Additionally, 47.2% of patients with BDD tendencies exhibited poor acceptance of their dermatological condition, highlighting the importance of accurate diagnosis and appropriate treatment in reducing BDD tendencies risk. In literature (37), it was observed that patients reporting higher levels of perceived stigma were more likely to exhibit BDD tendencies, suggesting that societal attitudes towards skin appearance significantly impact patients' body image concerns.
Patients screening positive for BDD tendencies frequently had psoriasis (32.1% vs 30.7% in non-BDD patients), atopic dermatitis (17% vs 13.9%) and acne (13.2% vs 4.6%). However, these differences were not statistically significant, likely due to the underrepresentation of specific patient groups.
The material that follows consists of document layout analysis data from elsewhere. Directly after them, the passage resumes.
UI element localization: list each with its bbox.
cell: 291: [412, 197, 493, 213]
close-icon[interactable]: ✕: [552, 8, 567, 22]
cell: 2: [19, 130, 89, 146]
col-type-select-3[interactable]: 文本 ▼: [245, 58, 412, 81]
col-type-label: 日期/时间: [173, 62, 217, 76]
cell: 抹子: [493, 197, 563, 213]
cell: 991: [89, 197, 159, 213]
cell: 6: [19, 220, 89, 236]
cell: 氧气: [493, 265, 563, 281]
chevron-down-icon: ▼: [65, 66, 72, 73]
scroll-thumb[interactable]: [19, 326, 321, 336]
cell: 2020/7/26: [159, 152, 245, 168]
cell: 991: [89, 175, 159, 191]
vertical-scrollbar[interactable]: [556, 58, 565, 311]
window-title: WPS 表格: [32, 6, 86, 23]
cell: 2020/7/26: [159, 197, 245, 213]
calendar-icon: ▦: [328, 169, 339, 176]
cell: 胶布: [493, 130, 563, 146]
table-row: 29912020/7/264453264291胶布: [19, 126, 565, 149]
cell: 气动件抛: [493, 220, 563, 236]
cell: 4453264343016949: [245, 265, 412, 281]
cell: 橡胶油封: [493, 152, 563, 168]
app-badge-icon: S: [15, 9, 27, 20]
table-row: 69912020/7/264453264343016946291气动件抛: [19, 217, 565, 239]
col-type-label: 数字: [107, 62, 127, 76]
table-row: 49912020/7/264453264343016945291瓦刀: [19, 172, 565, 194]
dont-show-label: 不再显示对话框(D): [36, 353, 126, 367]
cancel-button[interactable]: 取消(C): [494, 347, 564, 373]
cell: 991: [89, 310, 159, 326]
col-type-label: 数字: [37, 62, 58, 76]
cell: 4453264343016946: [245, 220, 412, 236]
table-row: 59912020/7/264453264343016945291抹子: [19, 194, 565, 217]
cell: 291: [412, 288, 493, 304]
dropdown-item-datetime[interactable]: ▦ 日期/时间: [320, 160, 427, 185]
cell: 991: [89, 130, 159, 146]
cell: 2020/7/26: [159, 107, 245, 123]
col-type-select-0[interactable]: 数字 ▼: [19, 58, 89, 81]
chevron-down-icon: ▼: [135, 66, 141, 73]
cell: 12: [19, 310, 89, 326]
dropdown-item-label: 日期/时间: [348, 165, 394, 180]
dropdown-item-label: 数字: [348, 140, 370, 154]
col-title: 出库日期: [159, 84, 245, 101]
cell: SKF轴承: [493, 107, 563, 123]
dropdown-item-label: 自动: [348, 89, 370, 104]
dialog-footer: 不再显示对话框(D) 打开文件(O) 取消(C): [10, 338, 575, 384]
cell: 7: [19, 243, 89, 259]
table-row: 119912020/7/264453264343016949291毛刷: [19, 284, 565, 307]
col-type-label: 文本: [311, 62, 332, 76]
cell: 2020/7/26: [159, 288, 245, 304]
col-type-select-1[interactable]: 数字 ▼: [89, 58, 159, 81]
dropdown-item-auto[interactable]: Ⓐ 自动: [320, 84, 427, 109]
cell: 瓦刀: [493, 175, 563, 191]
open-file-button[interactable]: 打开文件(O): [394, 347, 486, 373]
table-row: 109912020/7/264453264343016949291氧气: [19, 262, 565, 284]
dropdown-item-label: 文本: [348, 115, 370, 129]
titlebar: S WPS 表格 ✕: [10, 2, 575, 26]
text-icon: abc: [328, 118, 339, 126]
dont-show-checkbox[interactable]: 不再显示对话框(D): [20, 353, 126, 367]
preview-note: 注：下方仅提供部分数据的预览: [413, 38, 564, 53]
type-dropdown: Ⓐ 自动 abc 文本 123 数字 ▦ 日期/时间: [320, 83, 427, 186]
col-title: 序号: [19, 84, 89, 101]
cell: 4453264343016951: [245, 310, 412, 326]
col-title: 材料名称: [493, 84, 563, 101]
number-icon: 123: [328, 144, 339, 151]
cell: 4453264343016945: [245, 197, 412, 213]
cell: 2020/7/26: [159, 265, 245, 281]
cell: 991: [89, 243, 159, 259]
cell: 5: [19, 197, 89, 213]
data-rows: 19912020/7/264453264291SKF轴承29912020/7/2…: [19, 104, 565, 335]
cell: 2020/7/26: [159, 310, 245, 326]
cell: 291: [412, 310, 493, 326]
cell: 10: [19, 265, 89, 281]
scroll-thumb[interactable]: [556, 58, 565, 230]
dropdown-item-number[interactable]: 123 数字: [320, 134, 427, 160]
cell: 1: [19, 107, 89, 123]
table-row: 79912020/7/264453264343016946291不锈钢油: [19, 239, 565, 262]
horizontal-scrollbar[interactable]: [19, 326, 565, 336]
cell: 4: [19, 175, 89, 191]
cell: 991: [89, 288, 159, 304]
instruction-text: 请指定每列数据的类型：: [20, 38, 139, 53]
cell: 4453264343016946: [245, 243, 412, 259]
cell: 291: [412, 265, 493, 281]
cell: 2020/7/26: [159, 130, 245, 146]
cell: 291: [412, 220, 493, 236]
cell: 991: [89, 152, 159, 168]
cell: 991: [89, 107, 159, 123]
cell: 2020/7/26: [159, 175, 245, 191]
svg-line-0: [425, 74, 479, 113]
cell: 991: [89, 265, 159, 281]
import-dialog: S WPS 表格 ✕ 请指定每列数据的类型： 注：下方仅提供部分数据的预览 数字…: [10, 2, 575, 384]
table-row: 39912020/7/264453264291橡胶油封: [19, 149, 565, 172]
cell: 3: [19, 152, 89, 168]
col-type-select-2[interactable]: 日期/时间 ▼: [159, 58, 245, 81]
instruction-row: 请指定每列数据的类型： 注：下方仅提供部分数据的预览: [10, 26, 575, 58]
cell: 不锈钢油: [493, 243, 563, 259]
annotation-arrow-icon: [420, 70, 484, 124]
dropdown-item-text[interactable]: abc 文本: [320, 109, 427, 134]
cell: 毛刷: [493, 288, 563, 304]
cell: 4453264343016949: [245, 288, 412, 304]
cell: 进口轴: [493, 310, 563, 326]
Nevertheless, these findings align with those of Schut et al. (37), who reported BDD prevalence rates of 13.9% in psoriasis patients, 15.9% in those with atopic dermatitis and 16.9% in acne patients.
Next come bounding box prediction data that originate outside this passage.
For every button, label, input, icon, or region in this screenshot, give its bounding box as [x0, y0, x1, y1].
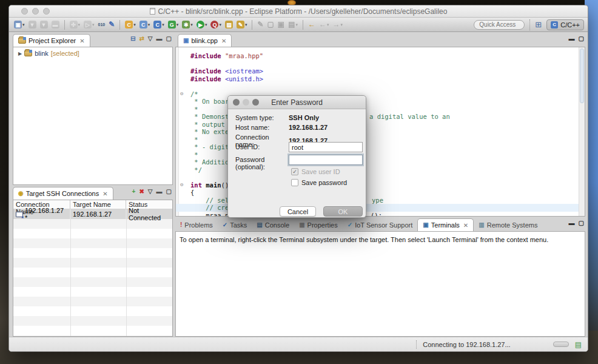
maximize-icon[interactable]: ▢ [579, 220, 584, 227]
fold-minus-icon[interactable]: ⊖ [180, 91, 183, 96]
dialog-window-controls [233, 99, 259, 106]
new-c-project-icon[interactable]: C▾ [138, 20, 152, 29]
empty-row [13, 248, 172, 258]
open-perspective-icon[interactable]: ⊞ [535, 20, 542, 29]
maximize-icon[interactable]: ▢ [166, 188, 172, 195]
binary-010-icon[interactable]: 010 [97, 22, 107, 27]
dropdown-arrow-icon: ▾ [245, 22, 247, 27]
last-edit-location-icon[interactable]: ← [307, 20, 317, 29]
user-id-input[interactable] [289, 142, 363, 152]
maximize-icon[interactable]: ▢ [166, 35, 172, 42]
toolbar-separator [303, 20, 303, 30]
link-editor-icon[interactable]: ▣ [277, 20, 286, 29]
fold-minus-icon[interactable]: ⊖ [180, 182, 183, 187]
view-menu-icon[interactable]: ▽ [148, 35, 153, 42]
zoom-window-icon[interactable] [43, 8, 50, 15]
tab-problems[interactable]: !Problems [175, 218, 218, 231]
dropdown-arrow-icon: ▾ [327, 22, 329, 27]
print-icon[interactable]: ▬ [50, 20, 61, 29]
maximize-icon[interactable]: ▢ [579, 35, 584, 42]
heap-status-icon[interactable] [553, 342, 569, 347]
pencil-icon[interactable]: ✎ [256, 20, 264, 29]
open-resource-icon[interactable]: ▨ [224, 20, 234, 29]
column-header[interactable]: Target Name [70, 200, 126, 209]
close-icon[interactable]: ✕ [79, 38, 84, 44]
dropdown-arrow-icon: ▾ [148, 22, 150, 27]
zoom-window-icon[interactable] [252, 99, 259, 106]
status-message: Connecting to 192.168.1.27... [423, 341, 510, 348]
console-log-icon[interactable]: ▤ [575, 341, 582, 348]
layers-icon[interactable]: ▤▾ [287, 20, 299, 29]
tree-item-blink[interactable]: ▶ blink [selected] [13, 47, 172, 57]
pin-editor-icon[interactable]: ▢ [266, 20, 275, 29]
iot-sensor-icon: ✓ [348, 222, 352, 228]
profile-icon[interactable]: Q▾ [209, 20, 223, 29]
link-with-editor-icon[interactable]: ⇄ [139, 35, 144, 42]
project-folder-icon [24, 50, 32, 56]
perspective-button-cpp[interactable]: C C/C++ [546, 19, 584, 30]
statusbar-separator [416, 340, 417, 349]
minimize-icon[interactable]: ▬ [156, 35, 163, 42]
search-icon[interactable]: ✎▾ [235, 20, 249, 29]
minimize-icon[interactable]: ▬ [569, 35, 575, 42]
save-icon[interactable]: ▼ [27, 20, 38, 29]
new-connection-icon[interactable]: + [132, 188, 136, 195]
quick-access-input[interactable] [474, 20, 525, 30]
tasks-icon: ✓ [223, 222, 227, 228]
minimize-window-icon[interactable] [32, 8, 39, 15]
close-window-icon[interactable] [21, 8, 28, 15]
password-input[interactable] [289, 155, 363, 165]
minimize-window-icon[interactable] [243, 99, 249, 106]
minimize-icon[interactable]: ▬ [156, 188, 163, 195]
new-connection-wizard-icon[interactable]: ✣▾ [69, 20, 82, 29]
c-element-icon[interactable]: C▾ [152, 20, 166, 29]
problems-icon: ! [180, 222, 182, 228]
checkbox-save-user-id[interactable]: ✓Save user ID [291, 168, 340, 175]
save-all-icon[interactable]: ▼ [39, 20, 49, 29]
close-icon[interactable]: ✕ [102, 190, 107, 197]
tab-terminals[interactable]: ▣Terminals✕ [417, 218, 474, 231]
empty-row [13, 277, 172, 287]
close-window-icon[interactable] [233, 99, 240, 106]
empty-row [13, 229, 172, 238]
debug-icon[interactable]: ✱▾ [181, 20, 194, 29]
tab-target-ssh-connections[interactable]: ◉ Target SSH Connections ✕ [13, 187, 113, 200]
new-wizard-icon[interactable]: ▣▾ [13, 20, 26, 29]
make-targets-icon[interactable]: G▾ [167, 20, 180, 29]
empty-row [13, 326, 172, 335]
main-toolbar: ▣▾▼▼▬✣▾▷▾010✎C▾C▾C▾G▾✱▾▶▾Q▾▨✎▾✎▢▣▤▾←←▾→▾… [9, 18, 588, 32]
toolbar-separator [529, 19, 530, 30]
expand-arrow-icon[interactable]: ▶ [18, 51, 22, 56]
quill-icon[interactable]: ✎ [107, 20, 116, 29]
close-icon[interactable]: ✕ [463, 222, 468, 229]
tab-tasks[interactable]: ✓Tasks [218, 218, 252, 231]
build-project-icon[interactable]: C▾ [124, 20, 137, 29]
tab-blink-cpp[interactable]: ▣ blink.cpp ✕ [178, 34, 232, 47]
toolbar-separator [119, 20, 120, 30]
tab-project-explorer[interactable]: Project Explorer ✕ [13, 34, 90, 47]
delete-connection-icon[interactable]: ✖ [139, 188, 144, 195]
checkbox-save-password[interactable]: Save password [291, 179, 347, 186]
tab-remote-systems[interactable]: ▥Remote Systems [474, 218, 542, 231]
external-tools-icon[interactable]: ▷▾ [82, 20, 96, 29]
minimize-icon[interactable]: ▬ [569, 220, 575, 227]
collapse-all-icon[interactable]: ⊟ [130, 35, 135, 42]
empty-row [13, 297, 172, 306]
back-icon[interactable]: ←▾ [318, 20, 331, 29]
ok-button[interactable]: OK [323, 206, 363, 217]
code-line: #include <iostream> [176, 67, 579, 75]
forward-icon[interactable]: →▾ [332, 20, 344, 29]
run-icon[interactable]: ▶▾ [195, 20, 209, 29]
tab-iot-sensor-support[interactable]: ✓IoT Sensor Support [343, 218, 418, 231]
dialog-titlebar[interactable]: Enter Password [228, 96, 366, 109]
cancel-button[interactable]: Cancel [280, 206, 316, 217]
tab-console[interactable]: ▤Console [252, 218, 294, 231]
close-icon[interactable]: ✕ [221, 38, 226, 44]
view-menu-icon[interactable]: ▽ [148, 188, 153, 195]
empty-row [13, 268, 172, 277]
tab-properties[interactable]: ▦Properties [294, 218, 343, 231]
table-row[interactable]: 192.168.1.27 *192.168.1.27Not Connected [13, 209, 172, 219]
properties-icon: ▦ [299, 222, 304, 228]
editor-scrollbar[interactable] [579, 47, 585, 216]
window-titlebar[interactable]: C/C++ - blink/src/blink.cpp - Eclipse Pl… [9, 5, 588, 18]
Given the notable prevalence of BDD tendencies in the sample, dermatologists may benefit from training to recognize psychosocial factors influencing skin disorders as affected individuals often seek dermatologic rather than psychiatric care and may intentionally conceal their symptoms, delaying diagnosis and treatment (39).
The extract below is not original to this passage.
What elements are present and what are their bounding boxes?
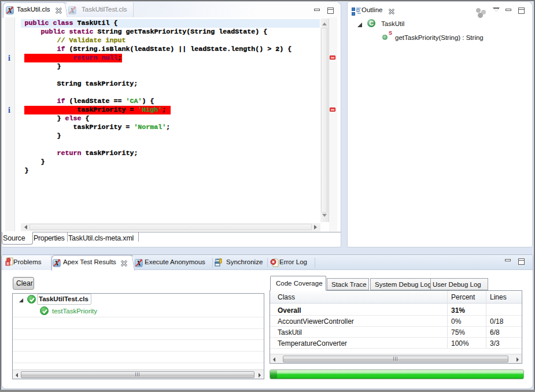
svg-text:x: x (7, 261, 9, 265)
This study has several limitations, though they do not diminish the validity of the findings. First, the underrepresentation of certain dermatological conditions may have hindered the ability to detect group differences. Moreover, several diagnostic subgroups included very few patients, which limits the reliability of these subgroup analyses and requires cautious interpretation of statistically significant findings. Second, self-reported measures and questionnaires may have introduced bias. Importantly, the use of screening tools such as the AAI does not allow for a definitive clinical diagnosis of BDD – only BDD tendencies could be identified, as no formal psychiatric assessments were conducted. Third, selection bias may be present. Fourth, the study lacked a control group, which restricts the ability to draw comparative conclusions. Although numerous studies have examined BDD in the general population (5, 6, 7), the lack of a healthy control group in the present study limits the generalizability and interpretability of the findings. For the same reason, comparisons with population data regarding tattoo and piercing prevalence should be interpreted with caution. Finally, other factors influencing body image perception – such as alexithymia, stigmatization and comorbid psychiatric disorders – were not analysed.
Despite these limitations, this study provides novel insights into the link between body modifications and BDD tendencies among dermatology patients. The findings indicate that tattoos and piercings are associated with higher levels of BDD tendencies and lower illness acceptance, underscoring the relevance of BDD in dermatological practice. A holistic approach – integrating dermatological care with psychological screening and support – is essential to address both the physical and emotional needs of patients with chronic skin conditions.
We thank the participants of the study.